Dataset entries
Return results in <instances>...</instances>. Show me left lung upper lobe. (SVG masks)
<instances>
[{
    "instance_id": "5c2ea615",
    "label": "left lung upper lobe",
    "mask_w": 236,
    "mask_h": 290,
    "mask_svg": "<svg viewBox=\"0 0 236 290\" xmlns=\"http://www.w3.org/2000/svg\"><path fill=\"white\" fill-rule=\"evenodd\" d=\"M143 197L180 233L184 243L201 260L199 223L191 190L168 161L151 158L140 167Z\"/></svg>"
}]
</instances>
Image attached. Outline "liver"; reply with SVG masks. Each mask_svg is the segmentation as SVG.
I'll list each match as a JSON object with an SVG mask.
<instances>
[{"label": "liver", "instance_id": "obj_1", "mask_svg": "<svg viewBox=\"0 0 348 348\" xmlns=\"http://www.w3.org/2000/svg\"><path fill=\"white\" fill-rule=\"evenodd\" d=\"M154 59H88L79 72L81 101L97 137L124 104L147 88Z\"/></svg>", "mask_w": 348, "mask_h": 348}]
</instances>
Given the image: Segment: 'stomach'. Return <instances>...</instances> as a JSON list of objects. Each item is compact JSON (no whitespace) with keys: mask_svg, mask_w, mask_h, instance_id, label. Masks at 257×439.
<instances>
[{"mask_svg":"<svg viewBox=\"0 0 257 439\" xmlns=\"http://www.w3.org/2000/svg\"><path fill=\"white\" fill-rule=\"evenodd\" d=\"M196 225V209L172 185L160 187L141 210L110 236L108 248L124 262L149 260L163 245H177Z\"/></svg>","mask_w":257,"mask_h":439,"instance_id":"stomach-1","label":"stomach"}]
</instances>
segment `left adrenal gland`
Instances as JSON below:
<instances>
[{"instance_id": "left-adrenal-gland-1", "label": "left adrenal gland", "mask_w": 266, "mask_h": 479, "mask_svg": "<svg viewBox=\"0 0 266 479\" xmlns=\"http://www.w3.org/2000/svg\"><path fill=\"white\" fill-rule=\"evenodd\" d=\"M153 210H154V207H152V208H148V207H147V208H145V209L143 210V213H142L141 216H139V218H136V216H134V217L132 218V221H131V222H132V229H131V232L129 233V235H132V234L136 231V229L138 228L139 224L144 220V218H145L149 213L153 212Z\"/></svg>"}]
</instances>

Task details
Set every record down again, exactly as given.

Response below
Return results in <instances>...</instances>. Show me left lung upper lobe. (SVG masks)
<instances>
[{
    "instance_id": "5c2ea615",
    "label": "left lung upper lobe",
    "mask_w": 236,
    "mask_h": 290,
    "mask_svg": "<svg viewBox=\"0 0 236 290\" xmlns=\"http://www.w3.org/2000/svg\"><path fill=\"white\" fill-rule=\"evenodd\" d=\"M143 197L180 233L184 243L201 260L199 223L191 190L168 161L151 158L140 167Z\"/></svg>"
}]
</instances>
Image attached. Outline "liver"; reply with SVG masks. Each mask_svg is the segmentation as SVG.
I'll list each match as a JSON object with an SVG mask.
<instances>
[{"label": "liver", "instance_id": "obj_1", "mask_svg": "<svg viewBox=\"0 0 348 348\" xmlns=\"http://www.w3.org/2000/svg\"><path fill=\"white\" fill-rule=\"evenodd\" d=\"M154 59H88L79 72L81 101L97 137L124 104L147 88Z\"/></svg>", "mask_w": 348, "mask_h": 348}]
</instances>
Given the image: Segment: 'stomach'. Return <instances>...</instances> as a JSON list of objects. Each item is compact JSON (no whitespace) with keys: mask_svg, mask_w, mask_h, instance_id, label. Masks at 257×439.
<instances>
[{"mask_svg":"<svg viewBox=\"0 0 257 439\" xmlns=\"http://www.w3.org/2000/svg\"><path fill=\"white\" fill-rule=\"evenodd\" d=\"M196 225V209L172 185L160 187L141 210L110 236L108 248L124 262L149 260L163 245H177Z\"/></svg>","mask_w":257,"mask_h":439,"instance_id":"stomach-1","label":"stomach"}]
</instances>
segment `left adrenal gland`
Instances as JSON below:
<instances>
[{"instance_id": "left-adrenal-gland-1", "label": "left adrenal gland", "mask_w": 266, "mask_h": 479, "mask_svg": "<svg viewBox=\"0 0 266 479\" xmlns=\"http://www.w3.org/2000/svg\"><path fill=\"white\" fill-rule=\"evenodd\" d=\"M153 210H154V207H152V208H148V207H147V208H145V209L143 210V213H142L141 216H139V218H136V216H134V217L132 218V221H131V222H132V229H131V232L129 233V235H132V234L136 231V229L138 228L139 224L144 220V218H145L149 213L153 212Z\"/></svg>"}]
</instances>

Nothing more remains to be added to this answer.